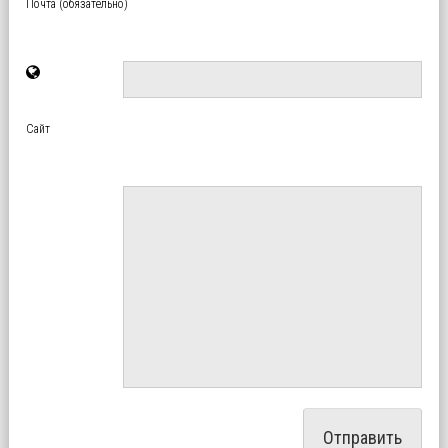
Почта (обязательно)
Сайт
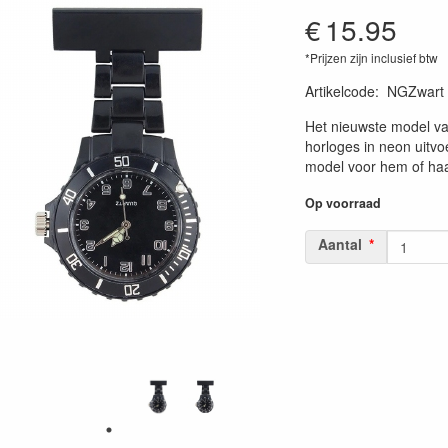
€
15.95
*Prijzen zijn inclusief btw
Artikelcode
:
NGZwart
Het nieuwste model v
horloges in neon uitvo
model voor hem of haar 
Op voorraad
Aantal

TASK REQUIREMENTS:
From the data above, write out everything exactly except the pictures.

EXERCISE RESPONSE:
Почта (обязательно)
Сайт
€
15.95
*Prijzen zijn inclusief btw
Artikelcode
:
NGZwart
Het nieuwste model v
horloges in neon uitvo
model voor hem of haar 
Op voorraad
Aantal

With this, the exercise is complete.